■ THE TASK ■
Copy the records below exactly as they stand. Leave out the pictures.

■ DATA FOR REVIEW ■
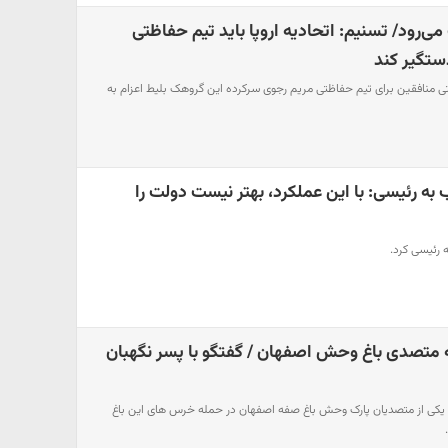
ی‌رود/ تسنیم: اتحادیه اروپا باید تیم حفاظتی
ستگیر کند
منافقین برای تیم حفاظتی مریم رجوی سرکرده این گروهک بلیط اعزام به
 به رئیسی: با این عملکرد، بهتر نیست دولت را
ه رئیسی کرد.
 متصدی باغ وحش اصفهان / گفتگو با پسر نگهبان
ال، یکی از متصدیان پارک وحش باغ صفه اصفهان در حمله خرس های این باغ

■ EXERCISE SOLUTION ■
ی‌رود/ تسنیم: اتحادیه اروپا باید تیم حفاظتی
ستگیر کند
منافقین برای تیم حفاظتی مریم رجوی سرکرده این گروهک بلیط اعزام به
 به رئیسی: با این عملکرد، بهتر نیست دولت را
ه رئیسی کرد.
 متصدی باغ وحش اصفهان / گفتگو با پسر نگهبان
ال، یکی از متصدیان پارک وحش باغ صفه اصفهان در حمله خرس های این باغ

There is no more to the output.